Mas, como já falei anteriormente, isso deixa algumas questões importantes em aberto, e está muito longe de respondê-las. Se a pessoa precisa ser mais otimista, uma questão fundamental é como fazer para que ela seja mais otimista.
Porém, e se o otimismo, nossos comportamentos, nossos sentimentos, e inclusive nosso bem-estar, nossa saúde, forem somente efeitos e não causa do que quer que seja?
Há evidências acumuladas, por décadas de pesquisas experimentais, replicadas tanto com animais como com humanos, de que tudo isso aí, acima, é efeito e não causa de bem-estar e saúde.
Nossos sentimentos, crenças sensações, inclusive nossos comportamentos, são efeitos e não causas. São resultado de nossa interação com o mundo, com tudo que nos afeta, seja isso proveniente de algo que está fora de nós ou dentro de nós mesmos.
E não adianta ficar dizendo que esse dentro de nós mesmos é nossa mente, ou coisa parecida, porque quando procuramos a mente encontramos somente duas coisas: massa encefálica e interação com o mundo. E massa encefálica sem interação com o restante do corpo, e com o mundo, não é nada: é somente tecido morto.

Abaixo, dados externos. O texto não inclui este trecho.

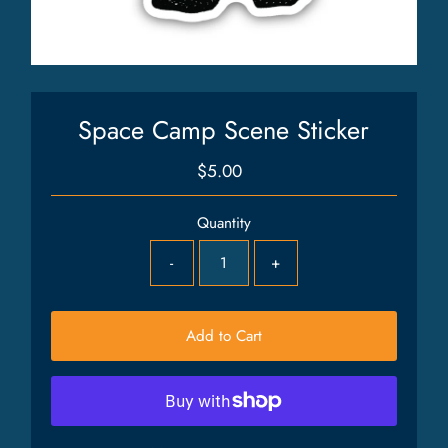
Space Camp Scene Sticker
$5.00
Regular
Price
Quantity
-
+
Add to Cart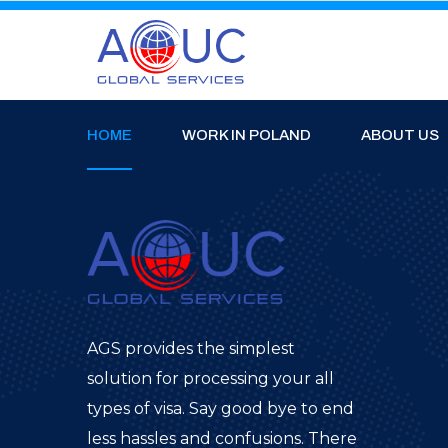
HOME
WORK IN POLAND
ABOUT US
AGS provides the simplest
solution for processing your all
types of visa. Say good bye to end
less hassles and confusions. There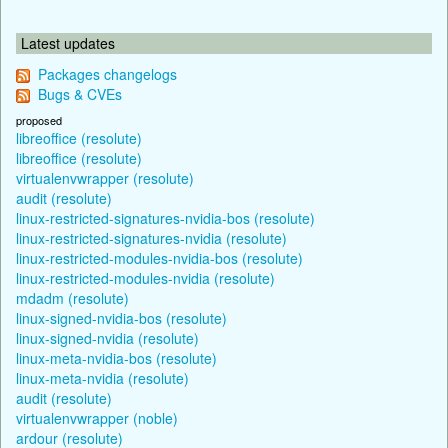
Latest updates
Packages changelogs
Bugs & CVEs
proposed
libreoffice (resolute)
libreoffice (resolute)
virtualenvwrapper (resolute)
audit (resolute)
linux-restricted-signatures-nvidia-bos (resolute)
linux-restricted-signatures-nvidia (resolute)
linux-restricted-modules-nvidia-bos (resolute)
linux-restricted-modules-nvidia (resolute)
mdadm (resolute)
linux-signed-nvidia-bos (resolute)
linux-signed-nvidia (resolute)
linux-meta-nvidia-bos (resolute)
linux-meta-nvidia (resolute)
audit (resolute)
virtualenvwrapper (noble)
ardour (resolute)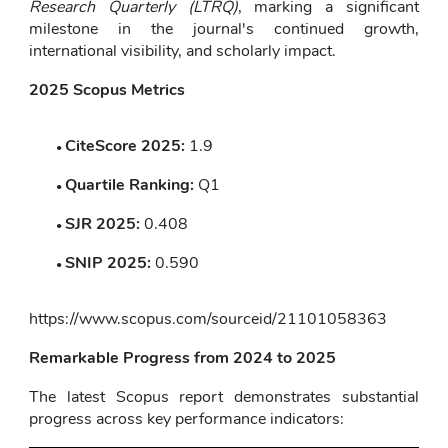
Research Quarterly (LTRQ)
, marking a significant 
milestone in the journal's continued growth, 
international visibility, and scholarly impact.
2025 Scopus Metrics
CiteScore 2025:
 1.9
Quartile Ranking:
 Q1
SJR 2025:
 0.408
SNIP 2025:
 0.590
https://www.scopus.com/sourceid/21101058363
Remarkable Progress from 2024 to 2025
The latest Scopus report demonstrates substantial 
progress across key performance indicators: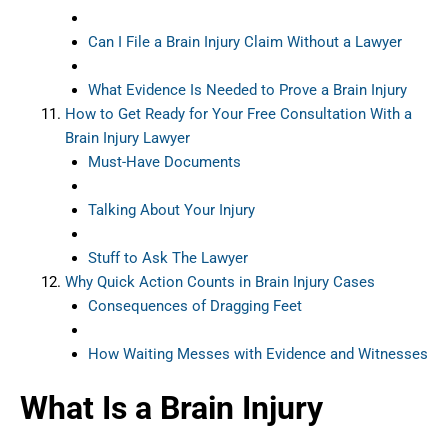
Can I File a Brain Injury Claim Without a Lawyer
What Evidence Is Needed to Prove a Brain Injury
How to Get Ready for Your Free Consultation With a
Brain Injury Lawyer
Must-Have Documents
Talking About Your Injury
Stuff to Ask The Lawyer
Why Quick Action Counts in Brain Injury Cases
Consequences of Dragging Feet
How Waiting Messes with Evidence and Witnesses
What Is a Brain Injury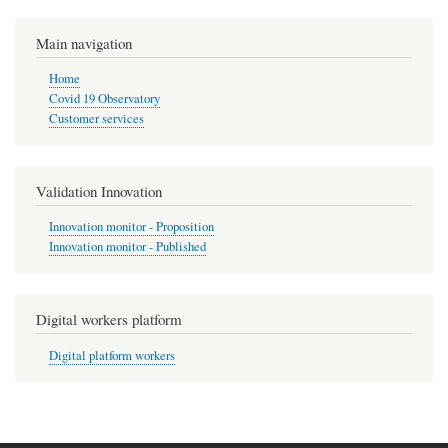
Main navigation
Home
Covid 19 Observatory
Customer services
Validation Innovation
Innovation monitor - Proposition
Innovation monitor - Published
Digital workers platform
Digital platform workers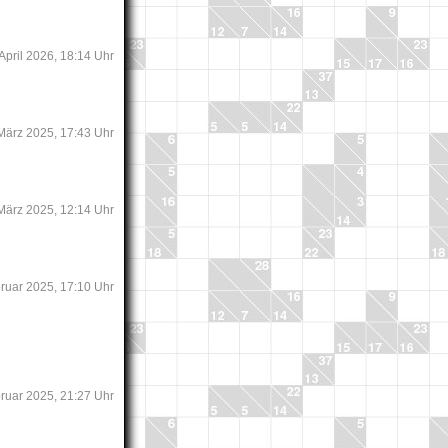
 April 2026, 18:14 Uhr
 März 2025, 17:43 Uhr
 März 2025, 12:14 Uhr
bruar 2025, 17:10 Uhr
bruar 2025, 21:27 Uhr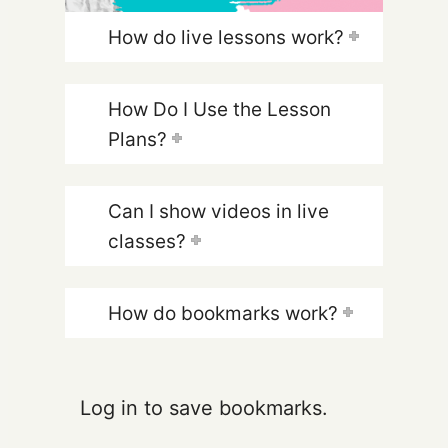
How do live lessons work?
How Do I Use the Lesson
Plans?
Can I show videos in live
classes?
How do bookmarks work?
Log in to save bookmarks.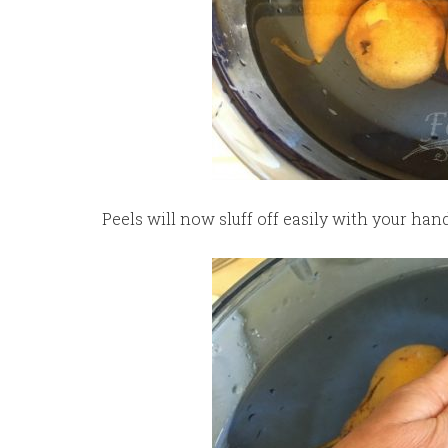
Peels will now sluff off easily with your hand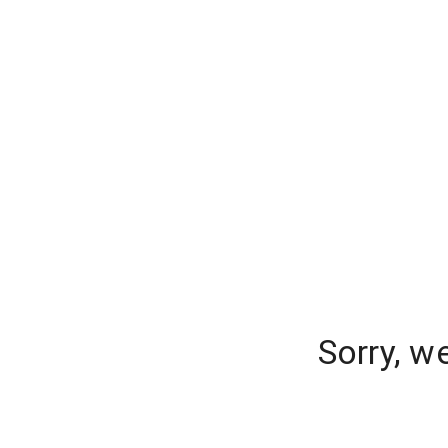
Sorry, w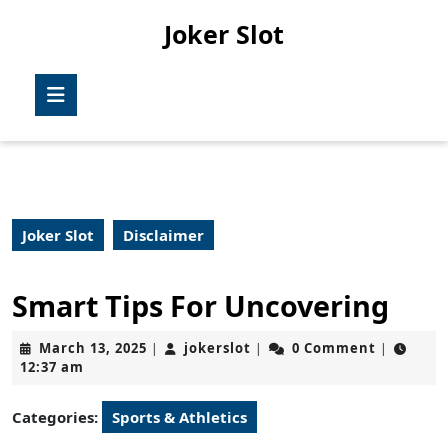
Skip
Joker Slot
to
content
Skip
Open
to
Button
content
Joker Slot
Disclaimer
Smart Tips For Uncovering
March
jokerslot
March 13, 2025
jokerslot
0 Comment
|
|
|
13,
12:37 am
2025
Categories:
Sports & Athletics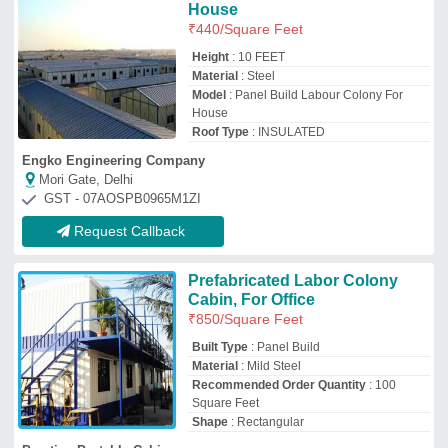
Square Feet
Shape
: Rectangular
Prestige Portable Cabins
Thane, Maharashtra
GST - 27DTMPS8737L1ZK
Request Callback
FRP Pre Fabricated Labor
Room Installation Service
₹
1,300
Built Type
: Prefab
Feature
: Cost Effective
Material
: FRP
Payment Mode
: Online/Offline
Kiran Enterprises
Lucknow, Uttar Pradesh
GST - 09CKSPP7721B2ZS
Request Callback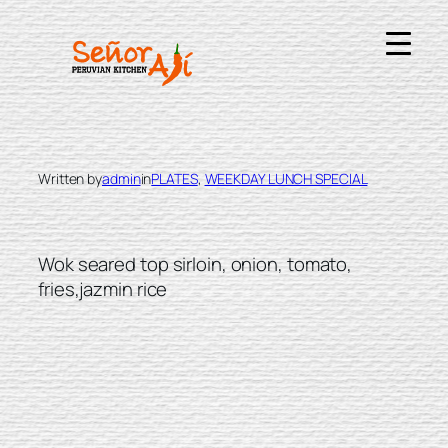
Skip
to
content
LOMO SALTADO
Written by
admin
in
PLATES
, 
WEEKDAY LUNCH SPECIAL
Wok seared top sirloin, onion, tomato,
fries,jazmin rice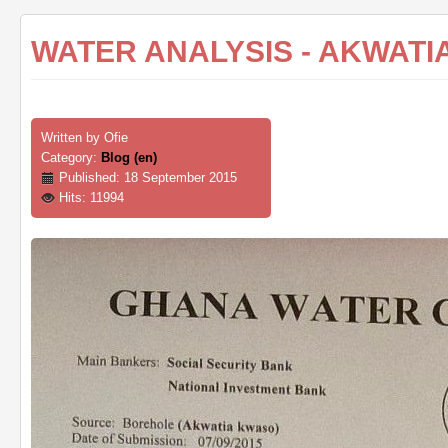
WATER ANALYSIS - AKWATI
Written by
Ofie
Category:
Blog (en)
Published: 18 September 2015
Hits: 11994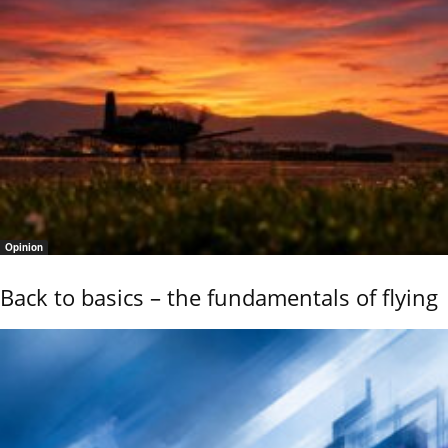
Opinion
Back to basics – the fundamentals of flying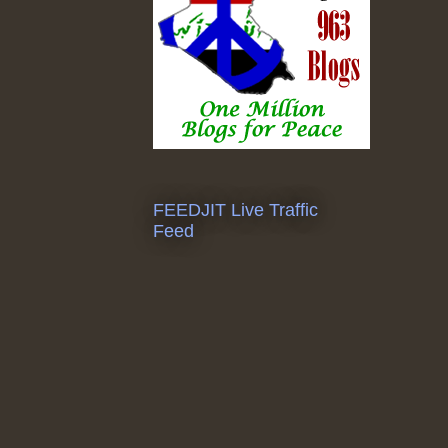
FEEDJIT Live Traffic
Feed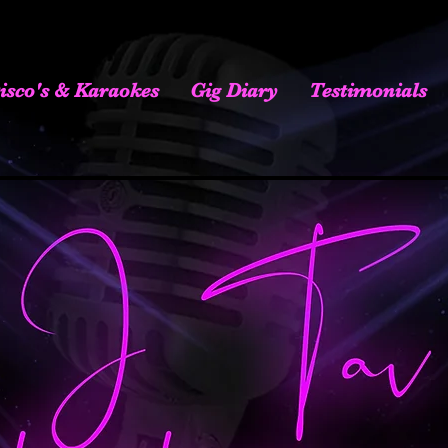
isco's & Karaokes
Gig Diary
Testimonials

E se você, como psicólogo, quer ajudar seus pacientes, de fato, procure compreender melhor como estão interagindo com o mundo e com os outros.
Se você, por exemplo, está muito preocupado se seus pacientes estão otimistas ou não, fique atento a uma coisa: as pessoas tendem a ficar mais otimistas quando suas vidas melhoram, quando suas interações se tornam mais saudáveis.